Dalle ceneri siamo risorti. Oltre le tombe dei nostri figli, fratelli, genitori e amici siamo risaliti dalla miseria e dalla disperazione e ora abbiamo fede e speranza a guidarci sulla nostra strada. Continueremo a riflettere sulla nostra immagine, sui nostri valori e sul futuro nel loro nome e nel nome di quelli che verranno. Una profonda riflessione alla ricerca della nostra anima. Non per la diplomazia, non per la comunità internazionale, ma qui fra noi, fra le famiglie che compongono lo Stato d’Israele. Così abbiamo fatto nel 1948 e così faremo oggi.

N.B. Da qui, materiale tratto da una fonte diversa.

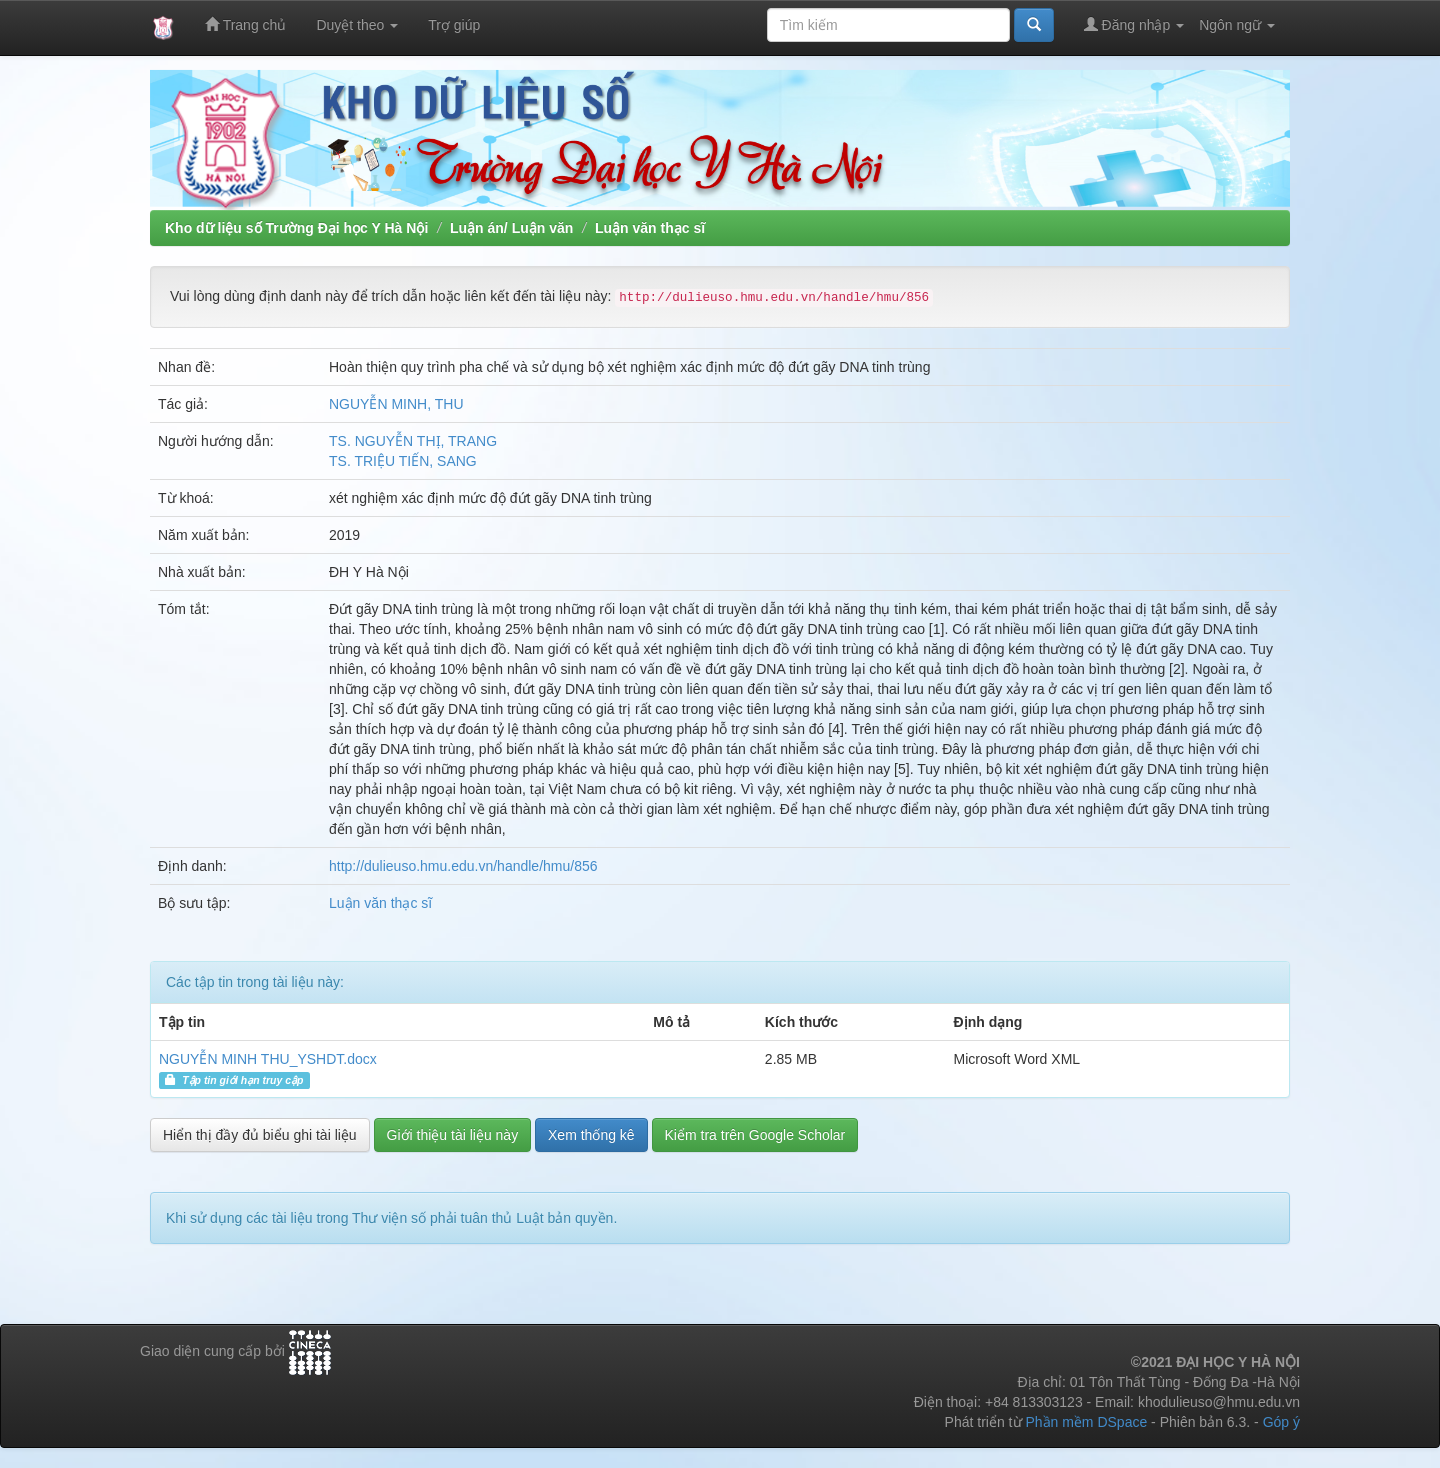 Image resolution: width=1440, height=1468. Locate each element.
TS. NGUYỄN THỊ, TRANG (413, 441)
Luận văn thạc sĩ (650, 228)
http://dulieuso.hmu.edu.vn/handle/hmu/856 (463, 866)
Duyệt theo (357, 25)
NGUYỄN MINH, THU (396, 404)
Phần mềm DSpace (1086, 1422)
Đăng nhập (1134, 24)
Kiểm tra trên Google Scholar (755, 1135)
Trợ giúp (454, 25)
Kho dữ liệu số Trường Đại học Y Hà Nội (296, 228)
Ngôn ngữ (1237, 25)
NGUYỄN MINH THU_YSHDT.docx (268, 1059)
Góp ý (1281, 1422)
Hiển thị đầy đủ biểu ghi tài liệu (260, 1135)
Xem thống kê (591, 1135)
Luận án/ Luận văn (511, 228)
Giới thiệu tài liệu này (453, 1135)
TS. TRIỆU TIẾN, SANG (403, 461)
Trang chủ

La morte di chi ha difeso le nostre case ci obbliga ad intensificare il nostro impegno per la costruzione di questa casa: una casa giusta e compassionevole in cui non solo coloro che sono caduti ma tutti coloro che la abitano sono egualmente importanti. Questo è il nostro debito nei confronti delle loro gesta eroiche e della vite che sono andate perse.
Care famiglie in lutto, ogni notte mi sdraio nel mio letto e miei pensieri sono con voi, con i figli che non ci sono più. Piango in silenzio per voi, come disse re David al figlio Absalom “vorrei fossi morto per te.”
Possa la memoria dei nostri figli, fratelli e sorelle, essere incisa nei nostri cuori per sempre. Possano le loro anime essere legate nel vincolo della vita.